I often come across official looking but nonofficial no parking signs by street spots that anyone can park in. When I lived in a liberal left coast city I would just ignore them. But now that I live in Texas I let them have their spot. If the resident is willing to illegally post that sign, I don’t want to test the limits of their willingness to enforce it.

I did come across a clever one the other day where the format and verbiage was exactly like an official no parking sign, but if you look closely it really says No Dumping instead of No Parking.

2 Likes

plenty of cities have had big spikes in gun violence since covid started. and while austin is already rolling back their police defunding, so is portland… and oregon’s pretty far from texas.

that said guns do deserve to be treated like a health crisis. and i guess we should have known the conservative response to coronavirus – aka please let us kill ourselves and others – because this is exactly their argument on guns as well.

7 Likes

I’ve taught my kids, both driving on their own now, to never pull into someone’s driveway to turn around or look up directions. Just keep driving until there’s a public turn-around.

There are just too many people ready to shoot first in this country, and you don’t know who they are until it’s too late.

12 Likes

Arguably, pulling into the wrong driveway was the most stressful part of my brief stint at being a pizza delivery driver.

9 Likes

It doesn’t help that posing as a lost food delivery person is a method crooks use to excuse their presence while casing for and committing burglaries, which endangers legit food delivery people the same way the CIA posing as journalists does.

1 Like

image

They still find ways to make me feel like a compete sucker.

3 Likes

I’m in Texas right now.

And I don’t blame you for avoiding it.

4 Likes

Exactly. Thank you.

Even on BB, people immediately take the “facts” as reported by the aggressor at face value and start debating the nuances of whether he was standing his ground or whatever.

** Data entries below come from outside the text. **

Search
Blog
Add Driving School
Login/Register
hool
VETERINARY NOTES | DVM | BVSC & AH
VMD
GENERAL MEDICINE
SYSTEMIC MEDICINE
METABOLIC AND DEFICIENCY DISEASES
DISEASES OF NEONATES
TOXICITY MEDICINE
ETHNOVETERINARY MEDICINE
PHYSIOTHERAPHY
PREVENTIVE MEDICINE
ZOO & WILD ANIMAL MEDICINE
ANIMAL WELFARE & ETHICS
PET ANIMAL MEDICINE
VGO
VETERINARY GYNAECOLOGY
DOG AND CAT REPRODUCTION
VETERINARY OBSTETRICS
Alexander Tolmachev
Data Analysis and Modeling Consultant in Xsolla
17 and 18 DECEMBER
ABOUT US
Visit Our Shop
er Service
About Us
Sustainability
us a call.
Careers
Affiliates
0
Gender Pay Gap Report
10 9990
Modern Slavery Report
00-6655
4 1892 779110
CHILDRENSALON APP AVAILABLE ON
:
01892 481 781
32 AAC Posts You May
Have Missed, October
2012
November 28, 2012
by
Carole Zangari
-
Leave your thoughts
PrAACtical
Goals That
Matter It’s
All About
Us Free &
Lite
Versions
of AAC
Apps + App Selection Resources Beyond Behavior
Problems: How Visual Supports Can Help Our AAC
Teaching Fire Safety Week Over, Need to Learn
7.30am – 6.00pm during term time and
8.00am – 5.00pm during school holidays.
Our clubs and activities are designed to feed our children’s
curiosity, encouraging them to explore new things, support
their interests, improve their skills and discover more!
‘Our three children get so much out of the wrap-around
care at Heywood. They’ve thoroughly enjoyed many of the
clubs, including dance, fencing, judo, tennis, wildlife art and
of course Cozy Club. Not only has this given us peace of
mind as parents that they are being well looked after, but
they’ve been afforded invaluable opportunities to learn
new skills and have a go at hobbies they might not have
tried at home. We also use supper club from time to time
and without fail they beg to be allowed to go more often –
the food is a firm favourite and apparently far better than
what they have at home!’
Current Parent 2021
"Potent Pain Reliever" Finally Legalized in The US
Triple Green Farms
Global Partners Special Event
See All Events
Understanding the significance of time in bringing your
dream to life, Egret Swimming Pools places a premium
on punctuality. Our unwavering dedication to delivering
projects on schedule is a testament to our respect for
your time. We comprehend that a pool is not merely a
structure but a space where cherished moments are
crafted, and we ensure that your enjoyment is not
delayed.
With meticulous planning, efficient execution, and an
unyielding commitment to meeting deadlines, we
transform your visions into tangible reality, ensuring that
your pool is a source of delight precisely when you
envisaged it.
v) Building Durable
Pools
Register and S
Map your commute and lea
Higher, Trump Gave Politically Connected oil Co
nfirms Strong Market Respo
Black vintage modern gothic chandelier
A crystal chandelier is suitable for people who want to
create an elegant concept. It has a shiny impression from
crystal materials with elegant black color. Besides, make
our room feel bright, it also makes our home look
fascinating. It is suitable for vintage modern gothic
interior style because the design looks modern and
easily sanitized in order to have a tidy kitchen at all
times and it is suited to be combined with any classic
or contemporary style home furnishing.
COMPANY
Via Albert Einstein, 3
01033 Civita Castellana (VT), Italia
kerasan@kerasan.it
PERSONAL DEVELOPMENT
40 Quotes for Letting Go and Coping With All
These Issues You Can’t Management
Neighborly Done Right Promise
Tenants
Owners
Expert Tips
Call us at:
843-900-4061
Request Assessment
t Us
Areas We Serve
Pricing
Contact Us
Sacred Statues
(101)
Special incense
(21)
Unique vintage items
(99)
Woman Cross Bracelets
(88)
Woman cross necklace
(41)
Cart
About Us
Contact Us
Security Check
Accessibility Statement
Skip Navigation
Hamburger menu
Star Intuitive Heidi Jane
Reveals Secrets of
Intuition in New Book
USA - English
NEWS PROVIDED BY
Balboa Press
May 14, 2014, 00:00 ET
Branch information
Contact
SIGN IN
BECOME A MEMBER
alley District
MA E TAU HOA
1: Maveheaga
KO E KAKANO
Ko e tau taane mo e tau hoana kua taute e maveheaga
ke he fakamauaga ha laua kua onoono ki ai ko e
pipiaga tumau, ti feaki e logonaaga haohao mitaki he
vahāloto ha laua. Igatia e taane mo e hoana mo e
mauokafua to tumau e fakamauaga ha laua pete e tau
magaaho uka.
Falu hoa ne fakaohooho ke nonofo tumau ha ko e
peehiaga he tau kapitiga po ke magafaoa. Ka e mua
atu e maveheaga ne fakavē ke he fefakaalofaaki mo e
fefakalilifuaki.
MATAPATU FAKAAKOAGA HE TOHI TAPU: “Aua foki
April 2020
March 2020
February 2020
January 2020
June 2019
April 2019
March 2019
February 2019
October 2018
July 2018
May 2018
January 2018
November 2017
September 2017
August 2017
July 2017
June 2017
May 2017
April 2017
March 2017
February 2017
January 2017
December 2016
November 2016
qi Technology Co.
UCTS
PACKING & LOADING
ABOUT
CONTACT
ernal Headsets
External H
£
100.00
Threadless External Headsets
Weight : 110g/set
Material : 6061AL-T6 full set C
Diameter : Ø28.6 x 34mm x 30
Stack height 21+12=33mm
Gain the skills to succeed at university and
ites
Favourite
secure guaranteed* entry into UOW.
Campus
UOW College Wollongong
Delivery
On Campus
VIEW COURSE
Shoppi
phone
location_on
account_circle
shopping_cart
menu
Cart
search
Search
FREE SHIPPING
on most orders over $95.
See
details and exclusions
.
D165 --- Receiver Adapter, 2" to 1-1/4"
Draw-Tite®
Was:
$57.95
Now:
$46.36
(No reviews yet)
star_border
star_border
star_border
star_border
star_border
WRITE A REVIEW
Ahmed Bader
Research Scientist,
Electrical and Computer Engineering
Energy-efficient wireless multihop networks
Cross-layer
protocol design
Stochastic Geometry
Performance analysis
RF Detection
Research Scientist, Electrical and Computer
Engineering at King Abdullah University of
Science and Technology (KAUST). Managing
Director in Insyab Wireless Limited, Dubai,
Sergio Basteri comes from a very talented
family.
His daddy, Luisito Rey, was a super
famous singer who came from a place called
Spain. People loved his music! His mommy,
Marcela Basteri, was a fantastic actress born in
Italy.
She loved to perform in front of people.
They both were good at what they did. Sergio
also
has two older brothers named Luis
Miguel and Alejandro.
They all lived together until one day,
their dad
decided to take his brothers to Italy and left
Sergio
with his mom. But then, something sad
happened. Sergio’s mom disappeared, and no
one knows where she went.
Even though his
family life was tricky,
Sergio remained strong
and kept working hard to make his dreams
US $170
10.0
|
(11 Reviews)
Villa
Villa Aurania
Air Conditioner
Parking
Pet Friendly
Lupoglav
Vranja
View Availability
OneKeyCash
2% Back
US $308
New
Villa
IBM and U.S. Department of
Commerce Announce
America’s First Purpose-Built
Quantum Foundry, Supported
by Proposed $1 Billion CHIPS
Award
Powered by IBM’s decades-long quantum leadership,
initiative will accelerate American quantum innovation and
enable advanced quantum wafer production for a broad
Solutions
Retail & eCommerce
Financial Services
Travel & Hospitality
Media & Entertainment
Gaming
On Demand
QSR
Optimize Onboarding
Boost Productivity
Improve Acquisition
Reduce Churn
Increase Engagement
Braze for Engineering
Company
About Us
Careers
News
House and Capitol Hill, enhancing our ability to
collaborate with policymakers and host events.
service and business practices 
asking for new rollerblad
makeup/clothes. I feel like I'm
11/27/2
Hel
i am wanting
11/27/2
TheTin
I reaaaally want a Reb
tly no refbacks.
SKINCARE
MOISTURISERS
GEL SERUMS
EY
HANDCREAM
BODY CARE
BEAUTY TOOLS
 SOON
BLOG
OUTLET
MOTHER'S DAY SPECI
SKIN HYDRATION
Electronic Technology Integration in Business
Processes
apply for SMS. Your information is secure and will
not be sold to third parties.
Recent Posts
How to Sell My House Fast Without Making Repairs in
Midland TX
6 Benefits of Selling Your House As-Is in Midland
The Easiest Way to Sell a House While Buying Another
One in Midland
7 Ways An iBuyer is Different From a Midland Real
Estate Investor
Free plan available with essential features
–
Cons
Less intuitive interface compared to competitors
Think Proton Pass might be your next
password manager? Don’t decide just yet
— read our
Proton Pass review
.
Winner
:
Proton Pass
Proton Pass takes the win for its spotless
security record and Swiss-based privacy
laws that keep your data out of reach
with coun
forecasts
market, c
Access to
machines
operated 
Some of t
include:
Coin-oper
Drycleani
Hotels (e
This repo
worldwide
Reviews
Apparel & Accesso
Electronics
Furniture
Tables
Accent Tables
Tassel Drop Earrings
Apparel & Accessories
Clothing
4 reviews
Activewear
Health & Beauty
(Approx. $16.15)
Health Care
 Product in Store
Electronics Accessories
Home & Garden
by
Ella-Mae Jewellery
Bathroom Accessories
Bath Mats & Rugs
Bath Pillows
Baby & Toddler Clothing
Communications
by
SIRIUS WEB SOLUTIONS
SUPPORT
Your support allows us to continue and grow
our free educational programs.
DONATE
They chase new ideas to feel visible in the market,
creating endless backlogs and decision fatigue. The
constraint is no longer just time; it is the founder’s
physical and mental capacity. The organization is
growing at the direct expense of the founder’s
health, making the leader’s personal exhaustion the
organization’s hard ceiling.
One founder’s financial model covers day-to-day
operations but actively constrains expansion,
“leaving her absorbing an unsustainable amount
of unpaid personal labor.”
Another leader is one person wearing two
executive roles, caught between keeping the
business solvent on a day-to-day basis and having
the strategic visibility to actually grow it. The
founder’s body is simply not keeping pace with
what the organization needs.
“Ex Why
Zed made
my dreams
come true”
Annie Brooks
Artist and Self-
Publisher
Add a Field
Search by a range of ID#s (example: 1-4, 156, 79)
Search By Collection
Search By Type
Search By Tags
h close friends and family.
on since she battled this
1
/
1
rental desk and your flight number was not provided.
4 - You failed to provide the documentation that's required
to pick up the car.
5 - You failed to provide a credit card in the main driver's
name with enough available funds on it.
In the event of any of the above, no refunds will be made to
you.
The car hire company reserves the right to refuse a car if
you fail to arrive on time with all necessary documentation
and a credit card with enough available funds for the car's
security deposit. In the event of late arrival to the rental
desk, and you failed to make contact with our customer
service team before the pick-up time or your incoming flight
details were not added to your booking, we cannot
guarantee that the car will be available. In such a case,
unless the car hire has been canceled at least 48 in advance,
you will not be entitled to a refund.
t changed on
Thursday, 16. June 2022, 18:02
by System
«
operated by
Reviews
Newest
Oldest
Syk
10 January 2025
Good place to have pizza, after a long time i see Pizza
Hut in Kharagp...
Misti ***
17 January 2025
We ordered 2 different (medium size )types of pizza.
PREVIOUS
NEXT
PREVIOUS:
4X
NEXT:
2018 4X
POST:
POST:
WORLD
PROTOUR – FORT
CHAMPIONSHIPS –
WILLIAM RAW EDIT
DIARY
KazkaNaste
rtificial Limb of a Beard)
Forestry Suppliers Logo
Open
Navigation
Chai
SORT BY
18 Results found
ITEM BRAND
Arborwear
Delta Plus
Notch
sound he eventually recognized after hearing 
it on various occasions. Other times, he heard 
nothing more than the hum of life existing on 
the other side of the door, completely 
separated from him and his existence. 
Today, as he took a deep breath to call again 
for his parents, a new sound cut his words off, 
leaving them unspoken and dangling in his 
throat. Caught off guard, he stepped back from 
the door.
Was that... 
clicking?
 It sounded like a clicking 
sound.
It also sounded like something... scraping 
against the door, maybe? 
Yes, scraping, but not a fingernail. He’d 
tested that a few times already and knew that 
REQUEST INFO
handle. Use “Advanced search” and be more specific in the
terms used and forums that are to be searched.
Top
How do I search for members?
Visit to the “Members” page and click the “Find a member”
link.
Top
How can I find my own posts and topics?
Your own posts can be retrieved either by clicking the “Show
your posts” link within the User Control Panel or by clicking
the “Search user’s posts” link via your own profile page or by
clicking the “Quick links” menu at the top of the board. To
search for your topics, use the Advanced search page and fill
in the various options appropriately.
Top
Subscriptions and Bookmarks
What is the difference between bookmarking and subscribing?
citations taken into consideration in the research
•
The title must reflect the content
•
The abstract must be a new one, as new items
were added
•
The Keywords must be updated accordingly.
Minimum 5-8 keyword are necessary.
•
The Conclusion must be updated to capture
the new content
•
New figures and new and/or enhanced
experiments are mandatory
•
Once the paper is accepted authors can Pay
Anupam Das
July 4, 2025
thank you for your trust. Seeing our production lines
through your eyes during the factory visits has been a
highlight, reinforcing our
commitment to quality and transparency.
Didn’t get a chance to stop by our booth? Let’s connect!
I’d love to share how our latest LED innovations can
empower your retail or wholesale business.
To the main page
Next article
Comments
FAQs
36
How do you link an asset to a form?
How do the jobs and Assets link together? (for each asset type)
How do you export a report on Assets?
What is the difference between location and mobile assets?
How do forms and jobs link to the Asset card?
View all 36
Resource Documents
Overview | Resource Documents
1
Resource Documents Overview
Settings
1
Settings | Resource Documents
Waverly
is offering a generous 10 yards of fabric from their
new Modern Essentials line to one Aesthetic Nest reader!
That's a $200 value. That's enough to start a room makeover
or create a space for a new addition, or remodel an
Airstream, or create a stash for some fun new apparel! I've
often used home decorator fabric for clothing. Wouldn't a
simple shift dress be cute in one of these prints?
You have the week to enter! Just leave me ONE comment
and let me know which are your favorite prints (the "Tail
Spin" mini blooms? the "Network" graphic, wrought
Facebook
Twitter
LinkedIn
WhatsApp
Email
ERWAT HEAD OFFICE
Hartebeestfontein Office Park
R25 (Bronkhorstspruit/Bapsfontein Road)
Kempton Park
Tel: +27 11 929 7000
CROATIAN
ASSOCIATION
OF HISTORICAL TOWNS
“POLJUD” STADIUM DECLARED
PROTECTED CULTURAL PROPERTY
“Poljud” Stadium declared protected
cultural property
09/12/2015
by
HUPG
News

For all we know, the guy just marched out into the street and murdered someone because he felt like it and the rest is made up. The automatic credibility that white men get even in woke spaces needs to stop. I’m so weary of it.

11 Likes

Are we reading the same thread? The vast majority of people here are being critical of the shooter, not the driver who died. I don’t think most of us are assuming he was actually acting in self-defense, but that there is probably something shady going on and an innocent man is dead because the shooter as an over entitled sense of “property rights”?

Who is this WE? I certainly have not, so don’t put words in my mouth. Given just how many cases we’ve seen of entirely innocent people being shot by home owners “defending their property”, I’m assuming that he step way over the line and had no reason to shoot the driver, even if he WAS in the drive way.

8 Likes

I think her point was not whether we agreed about the aggressor’s culpability, but that we’d bought into his narrative.

Fine, then questioning whether we (as a conversation) had adequately and explicitly questioned it.

1 Like

Texas Penal Code - PENAL § 22.05. Deadly Conduct

[…]
(b) A person commits an offense if he knowingly discharges a firearm at or in the direction of:
(2) a habitation, building, or vehicle and is reckless as to whether the habitation, building, or vehicle is occupied.
[…]
An offense under Subsection (b) is a felony of the third degree.

1 Like

Critical, yes, of course. But the basic facts of someone being in his driveway and such are taken at face value. The whole scenario, thin though it is, could well be fabricated. People are taking the basic facts of the murderer’s story at face value.

I’m saying we shouldn’t even be doing that.

5 Likes

I honestly don’t think it matters if the driver WAS in his driveway or not. It’s straight up murder.

Fair enough, but as I said, does it really matter if the driver was in the driveway or on the street? Maybe it does under Texas law, but given how shitty the laws are in texas right now, we shouldn’t give that much creedance for making a moral judgement.

snl s reactions GIF

13 Likes

I think the point here is that even the murderer’s own story plays out as him being a murderer.

11 Likes

That’s why I brought it up. People take this shit super seriously and I don’t get it. It’s public property, fucking deal with it.